Eri made am mental note to have the taxi drop her off in the garage next time, while she repeated “No comment,” for the umpteenth time. She should have expected this.
The only thing she wanted to say, publicly, was ‘thank you’ to the unknown who had managed to pull off the rescue. But even this would be a mistake. So she put her public persona to the front, automatic replies of “No comment” to any question tossed her way.
A few steps away, Mizunashi Rena, recently returned to the screen after a hiatus of several months, was talking into her mic. Eri sidestepped to avoid being directly in the line of the camera as Mizunashi undoubtedly had planned.
“After Mouri Ran’s miraculous rescue, her family are still waiting for her to recover. Meanwhile, Kudo Shinichi, the Heisei Holmes who had been challenged by Mouri-san’s kidnapping never made an appearance. Are rumors true that he is dead or has gone abroad?”

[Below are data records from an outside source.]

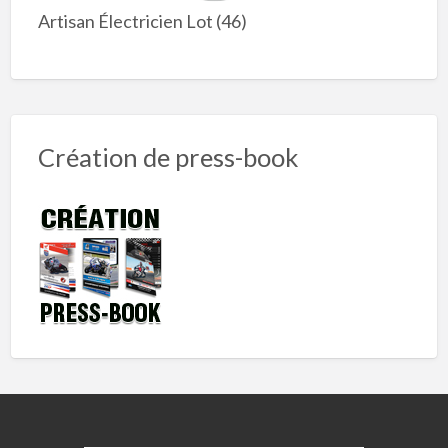
Artisan Électricien Lot (46)
Création de press-book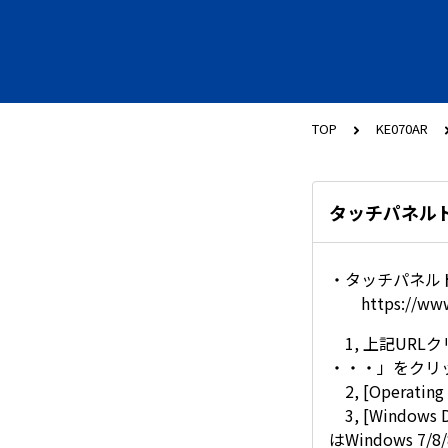
TOP
KE070AR
タッチパネル
・タッチパネル
https://ww
1, 上記URLク
・・・」をクリ
2, [Operati
3, [Windo
はWindows 7/8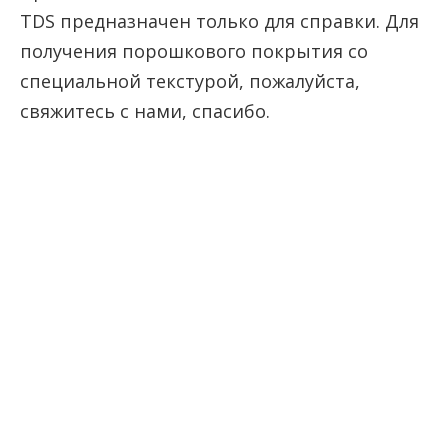
TDS предназначен только для справки. Для
получения порошкового покрытия со
специальной текстурой, пожалуйста,
свяжитесь с нами, спасибо.
Китайское порошковое
покрытие
алюминий с порошковым
покрытием
порошковое покрытие
алюминия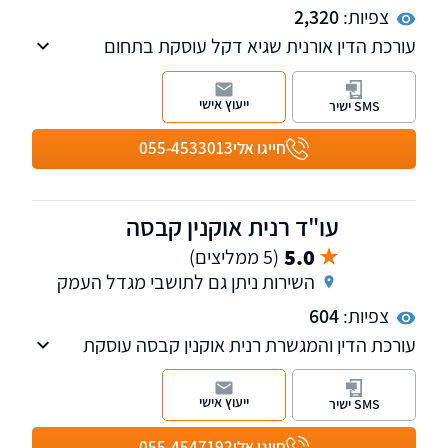
צפיות:
2,320
עורכת הדין אורנית שגיא דקל עוסקת בתחום
רשלנות רפואית על כל גווניו ובתביעות סיעוד
ייעוץ אישי
SMS ישיר
חייגו אלי
055-4533013
עו"ד רנית אוקנין קבסה
5.0
(5 ממליצים)
השירות ניתן גם לתושבי מגדל העמק
צפיות:
604
עורכת הדין והמגשרת רנית אוקנין קבסה עוסקת
בדיני משפחה, ירושה, נזקי גוף ותאונות. המשרד
משלב אסטרטגיה משפטית חדה עם תקשורת
ייעוץ אישי
SMS ישיר
אנושית ומכילה לפי העיקרון: "א.נשים - לפני הכל"!
חייגו אלי
055-4547192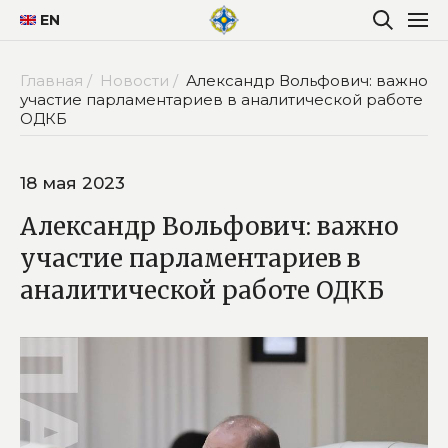
EN
Главная /
Новости /
Александр Вольфович: важно
участие парламентариев в аналитической работе
ОДКБ
18 мая 2023
Александр Вольфович: важно
участие парламентариев в
аналитической работе ОДКБ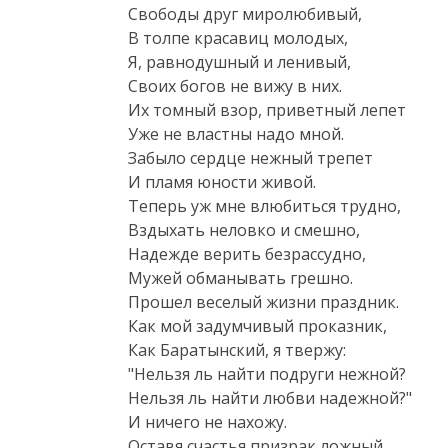
Свободы друг миролюбивый,

В толпе красавиц молодых,

Я, равнодушный и ленивый,

Своих богов не вижу в них.

Их томный взор, приветный лепет

Уже не властны надо мной.

Забыло сердце нежный трепет

И пламя юности живой.

Теперь уж мне влюбиться трудно,

Вздыхать неловко и смешно,

Надежде верить безрассудно,

Мужей обманывать грешно.

Прошел веселый жизни праздник.

Как мой задумчивый проказник,

Как Баратынский, я твержу:

"Нельзя ль найти подруги нежной?

Нельзя ль найти любви надежной?"

И ничего не нахожу.

Оставя счастья призрак ложный,
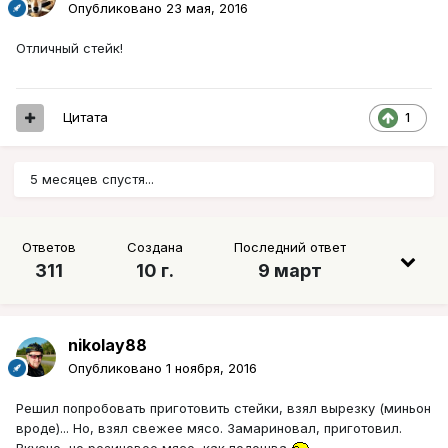
Опубликовано
23 мая, 2016
Отличный стейк!
Цитата
1
5 месяцев спустя...
Ответов
Создана
Последний ответ
311
10 г.
9 март
nikolay88
Опубликовано
1 ноября, 2016
Решил попробовать приготовить стейки, взял вырезку (миньон
вроде)... Но, взял свежее мясо. Замариновал, приготовил.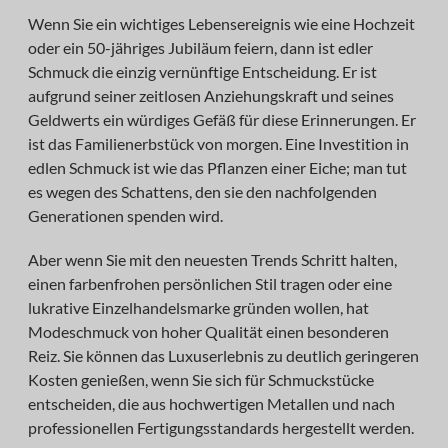
Wenn Sie ein wichtiges Lebensereignis wie eine Hochzeit
oder ein 50-jähriges Jubiläum feiern, dann ist edler
Schmuck die einzig vernünftige Entscheidung. Er ist
aufgrund seiner zeitlosen Anziehungskraft und seines
Geldwerts ein würdiges Gefäß für diese Erinnerungen. Er
ist das Familienerbstück von morgen. Eine Investition in
edlen Schmuck ist wie das Pflanzen einer Eiche; man tut
es wegen des Schattens, den sie den nachfolgenden
Generationen spenden wird.
Aber wenn Sie mit den neuesten Trends Schritt halten,
einen farbenfrohen persönlichen Stil tragen oder eine
lukrative Einzelhandelsmarke gründen wollen, hat
Modeschmuck von hoher Qualität einen besonderen
Reiz. Sie können das Luxuserlebnis zu deutlich geringeren
Kosten genießen, wenn Sie sich für Schmuckstücke
entscheiden, die aus hochwertigen Metallen und nach
professionellen Fertigungsstandards hergestellt werden.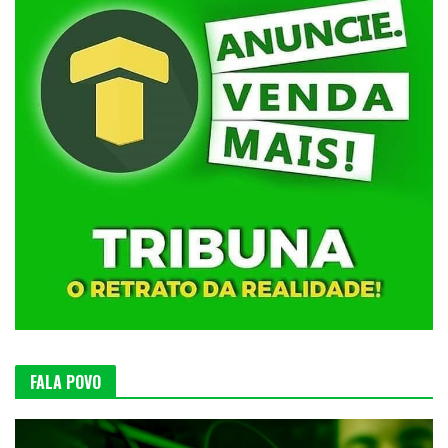
FALA POVO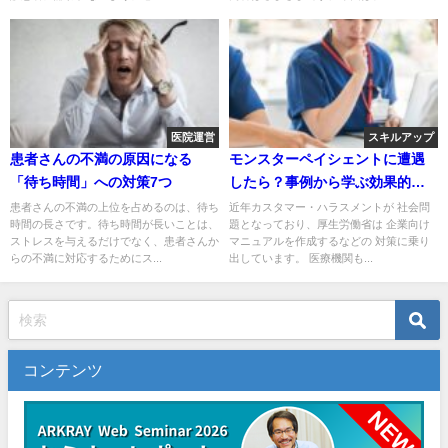
医院運営
スキルアップ
患者さんの不満の原因になる
モンスターペイシェントに遭遇
「待ち時間」への対策7つ
したら？事例から学ぶ効果的な
対処法
患者さんの不満の上位を占めるのは、待ち
近年カスタマー・ハラスメントが 社会問
時間の長さです。待ち時間が長いことは、
題となっており、厚生労働省は 企業向け
ストレスを与えるだけでなく、患者さんか
マニュアルを作成するなどの 対策に乗り
らの不満に対応するためにス...
出しています。 医療機関も...
コンテンツ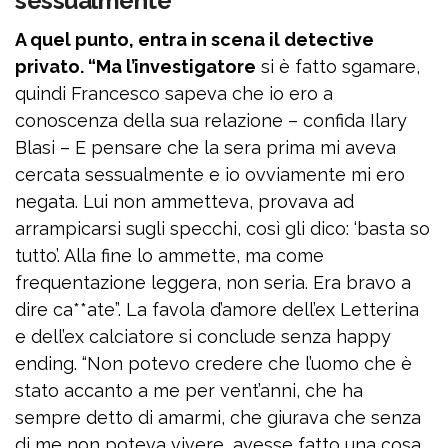
sessualmente”
A quel punto, entra in scena il detective
privato. “Ma l’investigatore
si è fatto sgamare,
quindi Francesco sapeva che io ero a
conoscenza della sua relazione – confida Ilary
Blasi – E pensare che la sera prima mi aveva
cercata sessualmente e io ovviamente mi ero
negata. Lui non ammetteva, provava ad
arrampicarsi sugli specchi, così gli dico: ‘basta so
tutto’. Alla fine lo ammette, ma come
frequentazione leggera, non seria. Era bravo a
dire ca**ate”. La favola d’amore dell’ex Letterina
e dell’ex calciatore si conclude senza happy
ending. “Non potevo credere che l’uomo che è
stato accanto a me per vent’anni, che ha
sempre detto di amarmi, che giurava che senza
di me non poteva vivere, avesse fatto una cosa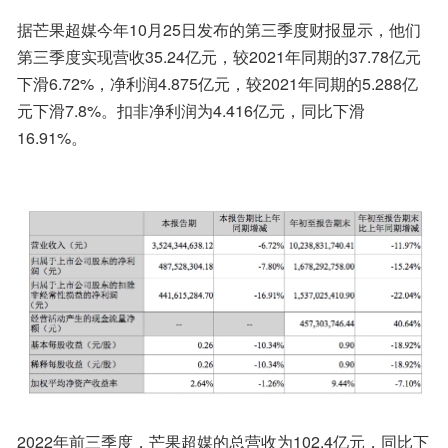
据芒果超媒今年10月25日发布的第三季度财报显示，他们
第三季度实现营收35.24亿元，较2021年同期的37.78亿元
下滑6.72%，净利润4.875亿元，较2021年同期的5.288亿
元下滑7.8%。扣非净利润为4.416亿元，同比下滑
16.91%。
2022年前三季度，芒果超媒的总营收为102.4亿元，同比下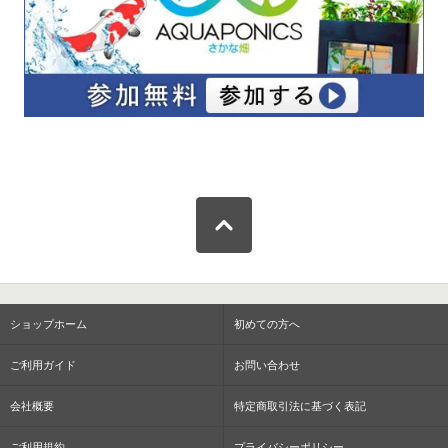
ショップホーム
初めての方へ
ご利用ガイド
お問い合わせ
会社概要
特定商取引法に基づく表記
ご利用規約
プライバシーポリシー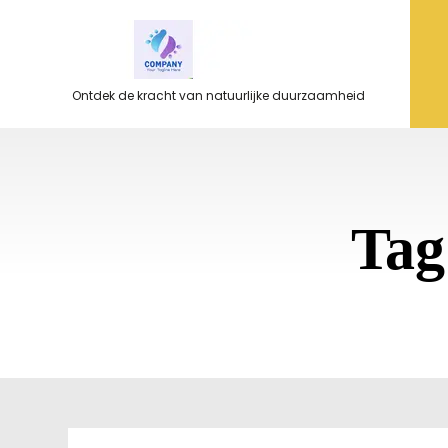
Ga
naar
de
inhoud
Ontdek de kracht van natuurlijke duurzaamheid
Tag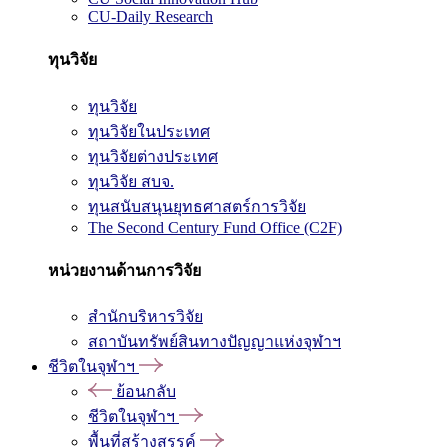
CU-Daily Research
ทุนวิจัย
ทุนวิจัย
ทุนวิจัยในประเทศ
ทุนวิจัยต่างประเทศ
ทุนวิจัย สบจ.
ทุนสนับสนุนยุทธศาสตร์การวิจัย
The Second Century Fund Office (C2F)
หน่วยงานด้านการวิจัย
สำนักบริหารวิจัย
สถาบันทรัพย์สินทางปัญญาแห่งจุฬาฯ
ชีวิตในจุฬาฯ
ย้อนกลับ
ชีวิตในจุฬาฯ
พื้นที่สร้างสรรค์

Eri didn’t let her steps falter. She had had planned to rip the kid a new one once he turned up at last. But he hadn’t. If the rumors were true and he really couldn’t, wouldn’t, Ran would be devastated. She kept her Queen of the Courtroom face intact as she entered the hospital lobby.
The security check in front of Ran’s room was thorough, including a stinging cheek pinch. She automatically added ‘Who are they expecting to appear in disguise?’ to the long list of unanswered questions surrounding her daughter’s kidnapping. She stopped for a second before opening the door, letting the pain and fear that had been besieging her in the last few days drain away for the moment. One gibbering idiot in Ran’s life was more than enough. When she was finally ready, she purposefully went through the door and, as soon as she was certain it was closed, turned to face her daughter, braced for the shock of her near-lifeless body.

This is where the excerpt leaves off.